Our students worry about things that would never cross the mind of the average kid in a ‘white-bread’ school.  For example, I read aloud a Junie B. Jones story where she got locked in the school and called 911.  One of my friends observed, “She’s gonna go into foster care,” shaking her head sadly. 

Another kid was worried that mom was going to go to jail for leaving her and her siblings home alone.  Why was she worried about that?  Because that’s what the cops threatened last time they were called out to the home. 

I have found myself normalizing unacceptable situations.  “You’re going to out of town to visit your dad in prison?  Awesome!”  “Your daddy’s dead?  I’m so sorry.  Let’s try to work on our math now.”

So they come to us tired.  When dad and his homies are up all night with their dog-fighting, it’s hard to sleep.  They come to us hungry.  Last year, one little girl wrote very matter-of-factly in her journal that over the weekend they’d eaten popcorn and watermelon because “we didn’t have any food.”  We feed every kid free breakfast and most kids free lunch every school day, but there are those pesky Saturdays and Sundays.  Every so often we send home a bag of food with each kid, provided by some ‘feed kids’ charity. 

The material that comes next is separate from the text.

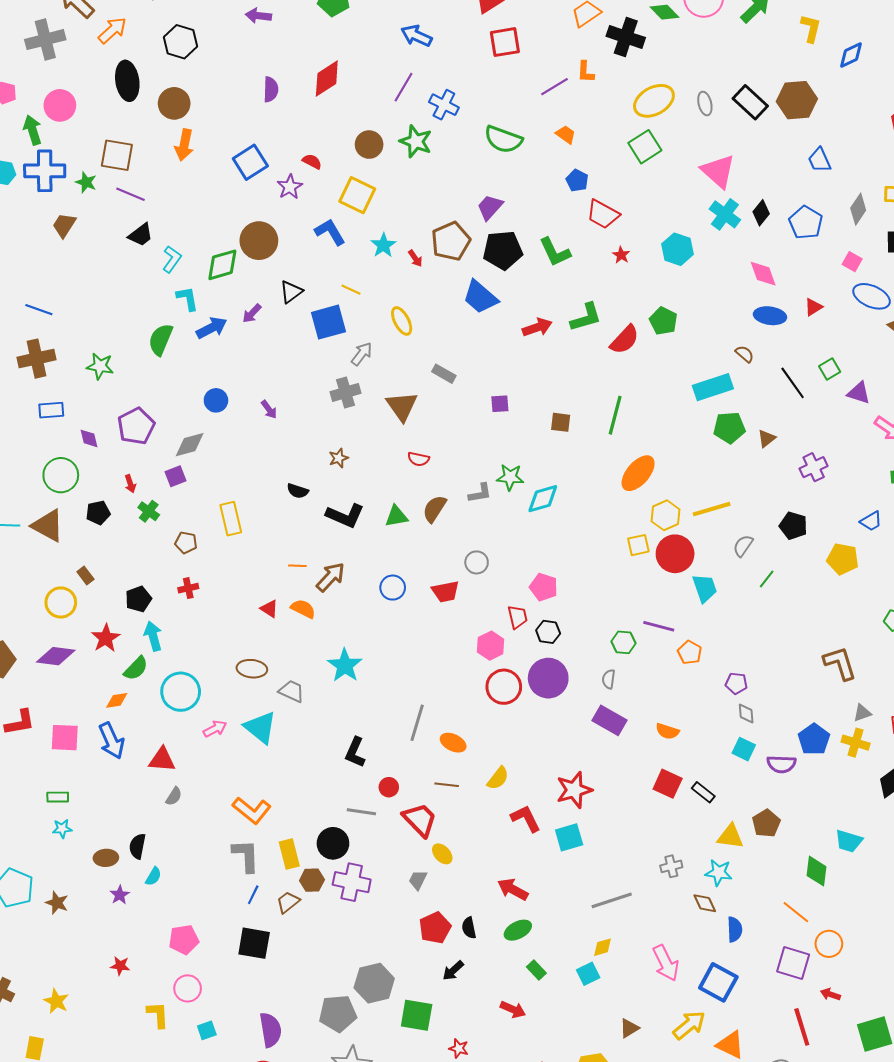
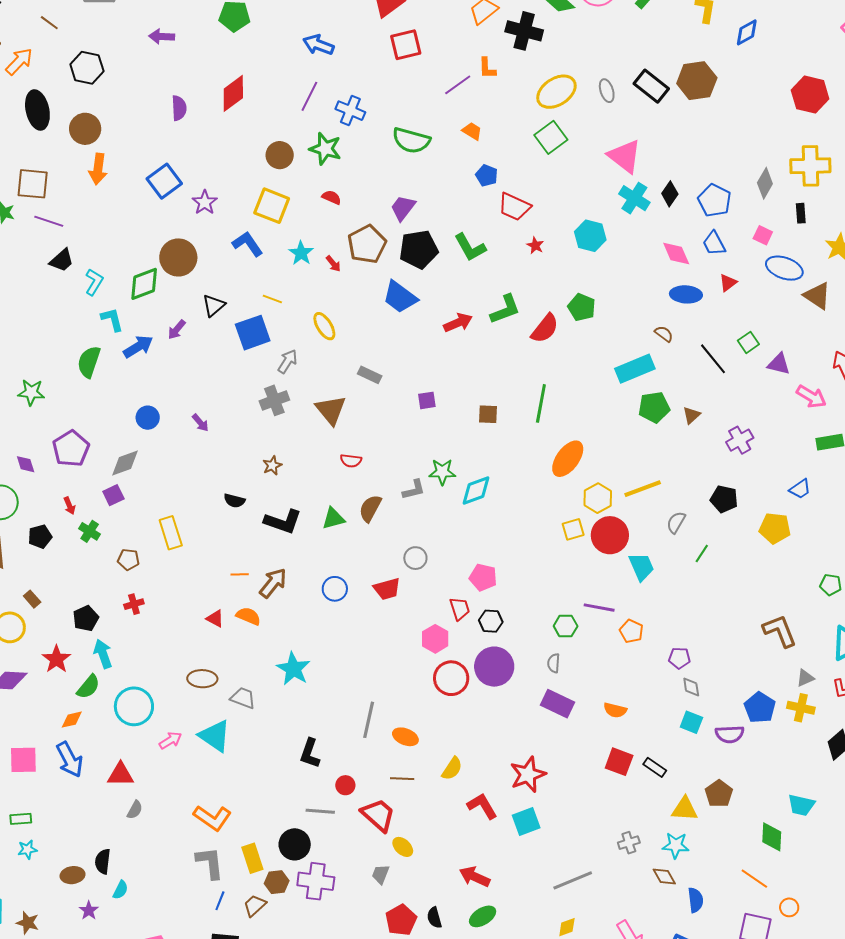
blue trapezoid: (819, 160) -> (714, 243), moved
red semicircle: (312, 161) -> (331, 197), moved
orange circle: (829, 944) -> (789, 907), size x0.7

And they come to us angry, emulating behavior they see modeled by the grown-ups in their world.  Several years ago, an intermediate student began organizing fights for money.  She’d arrange fights, sell tickets, and take bets on who would win.  Enterprising and exceedingly scary, all at the same time.  A bit of insight into the culture tells us that power is the ultimate necessity.  Vengeance must be had or one is considered weak.  I once removed a sharp kitchen knife from a first grader.  “I wasn’t really going to use it,” he told me. 

So when little headbanger assumed that someone was looking at him wrong, he flew into a rage.  I’d be hard-put to place the blame on the teacher or the school culture for his outburst.  He came to us like an angry knot.  Somehow, we’re supposed to unravel him. 

It’s a complex problem to which there is no simple answer.  To propose otherwise is both elitist and naive.  I’m not Miss Beadle.